Inspired by the classic cocktail, this sauce for steak turned out silky and savory and a great compliment to really meaty cuts of beef.
Steak (8-10 oz. portions)
1 cup bourbon whiskey
1 cup soy sauce
juice of 1 orange
juice of 1 lemon
1 tbsp. bacon fat
dash Angostura bitters
dash maraschino syrup
1/2 sweet onion
1 clove garlic, crushed
salt
black pepper
cayenne pepper
1 cup flour
In mixing bowl, combine whiskey, soy sauce, garlic, and spices. Tenderize steaks. Marinade steak in whiskey solution.* Preserve marinade. Finely dice onion, and sweat onion in medium saucepan. Add marinade to saucepan before onion begins to brown. Mix flour with cold water. Fold in remaining ingredients, while bringing mixture to simmer temperature, stirring constantly. Meanwhile, cook steaks.† Strain sauce, keep warm in double boiler until ready to serve on meat.
* There are two schools of thought about marinading meat. One is that the meat absorbs pretty much everything it's every going to in about twenty minutes. The other is that you pretty much can't marinade too much, unless you keep the meat marinading so long that the meat spoils. I'm closer to the second school of thought than the first -- although I'm finding that if I marinade the meat in a vacuum container, acceptable results can be achieved in a short time.
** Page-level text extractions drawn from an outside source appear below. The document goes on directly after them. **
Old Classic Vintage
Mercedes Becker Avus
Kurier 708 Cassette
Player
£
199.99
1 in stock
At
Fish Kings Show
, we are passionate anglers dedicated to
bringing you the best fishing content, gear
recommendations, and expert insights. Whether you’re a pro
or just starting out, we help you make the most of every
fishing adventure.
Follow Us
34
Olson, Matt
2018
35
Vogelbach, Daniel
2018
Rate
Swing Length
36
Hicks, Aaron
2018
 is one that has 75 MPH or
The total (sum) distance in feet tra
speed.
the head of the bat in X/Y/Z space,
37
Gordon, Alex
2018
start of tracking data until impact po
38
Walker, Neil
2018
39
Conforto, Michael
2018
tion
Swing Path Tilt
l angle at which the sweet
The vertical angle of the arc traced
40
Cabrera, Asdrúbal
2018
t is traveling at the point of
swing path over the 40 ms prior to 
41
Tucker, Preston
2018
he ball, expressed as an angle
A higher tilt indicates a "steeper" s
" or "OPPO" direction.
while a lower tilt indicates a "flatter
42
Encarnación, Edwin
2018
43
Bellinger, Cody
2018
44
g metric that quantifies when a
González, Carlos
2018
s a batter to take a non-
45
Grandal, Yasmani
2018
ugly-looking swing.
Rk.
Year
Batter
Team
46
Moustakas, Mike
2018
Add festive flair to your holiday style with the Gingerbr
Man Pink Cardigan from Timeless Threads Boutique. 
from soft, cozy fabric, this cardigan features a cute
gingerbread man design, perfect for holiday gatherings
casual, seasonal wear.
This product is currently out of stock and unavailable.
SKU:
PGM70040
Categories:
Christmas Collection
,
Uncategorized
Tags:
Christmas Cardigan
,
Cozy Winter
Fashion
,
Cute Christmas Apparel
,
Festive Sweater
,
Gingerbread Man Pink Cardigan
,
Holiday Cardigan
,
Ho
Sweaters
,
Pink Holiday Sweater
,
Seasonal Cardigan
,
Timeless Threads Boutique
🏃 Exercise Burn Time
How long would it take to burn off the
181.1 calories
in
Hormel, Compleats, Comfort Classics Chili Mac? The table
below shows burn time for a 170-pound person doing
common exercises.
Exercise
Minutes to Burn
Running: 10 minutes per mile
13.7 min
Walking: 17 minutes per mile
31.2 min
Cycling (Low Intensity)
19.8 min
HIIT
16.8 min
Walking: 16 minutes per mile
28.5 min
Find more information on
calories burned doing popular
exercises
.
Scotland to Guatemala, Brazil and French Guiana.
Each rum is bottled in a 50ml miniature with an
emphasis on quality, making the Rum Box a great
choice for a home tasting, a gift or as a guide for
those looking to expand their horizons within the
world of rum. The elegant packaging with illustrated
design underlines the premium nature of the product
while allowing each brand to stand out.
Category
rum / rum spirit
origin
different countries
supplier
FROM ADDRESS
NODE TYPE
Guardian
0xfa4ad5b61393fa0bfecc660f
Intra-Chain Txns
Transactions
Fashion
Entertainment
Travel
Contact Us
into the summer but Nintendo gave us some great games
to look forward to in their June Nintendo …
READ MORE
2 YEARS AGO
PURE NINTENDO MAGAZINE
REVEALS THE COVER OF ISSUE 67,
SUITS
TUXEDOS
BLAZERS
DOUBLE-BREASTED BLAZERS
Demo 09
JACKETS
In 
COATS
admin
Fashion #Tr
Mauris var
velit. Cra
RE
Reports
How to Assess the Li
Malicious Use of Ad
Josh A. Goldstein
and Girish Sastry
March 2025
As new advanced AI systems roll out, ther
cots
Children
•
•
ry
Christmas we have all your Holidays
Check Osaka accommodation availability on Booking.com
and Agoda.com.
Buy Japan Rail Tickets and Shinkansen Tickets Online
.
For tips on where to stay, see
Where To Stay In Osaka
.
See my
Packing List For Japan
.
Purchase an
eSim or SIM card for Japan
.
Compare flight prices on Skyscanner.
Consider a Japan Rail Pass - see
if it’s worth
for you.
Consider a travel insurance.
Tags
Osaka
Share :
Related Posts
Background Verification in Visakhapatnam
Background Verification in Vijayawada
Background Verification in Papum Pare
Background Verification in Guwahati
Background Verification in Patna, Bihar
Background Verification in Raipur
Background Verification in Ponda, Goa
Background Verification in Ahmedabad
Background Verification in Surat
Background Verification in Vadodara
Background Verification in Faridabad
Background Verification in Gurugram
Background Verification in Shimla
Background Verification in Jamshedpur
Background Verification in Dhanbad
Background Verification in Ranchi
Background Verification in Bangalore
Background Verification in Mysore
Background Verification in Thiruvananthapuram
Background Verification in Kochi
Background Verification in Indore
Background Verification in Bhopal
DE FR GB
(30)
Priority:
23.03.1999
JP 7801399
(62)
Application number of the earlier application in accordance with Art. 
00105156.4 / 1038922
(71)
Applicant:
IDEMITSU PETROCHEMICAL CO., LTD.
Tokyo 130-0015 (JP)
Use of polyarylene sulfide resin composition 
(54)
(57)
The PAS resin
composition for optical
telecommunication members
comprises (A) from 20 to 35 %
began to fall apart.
† I used 2" cuts from an eye of round, in the sous vide for 6 hours at 56 C and then seared them in some more bacon fat. I should have trimmed more fat off the steaks than I did and relied on the fat in the sauce to get the job done and I'm realizing why sous vide cookbooks rely on bacon fat so much -- it has a very low melting temperature so it's very easy to work with. There's no reason you can't grill or broil the steaks but man is it amazing to get a 2" steak cooked perfectly all the way through.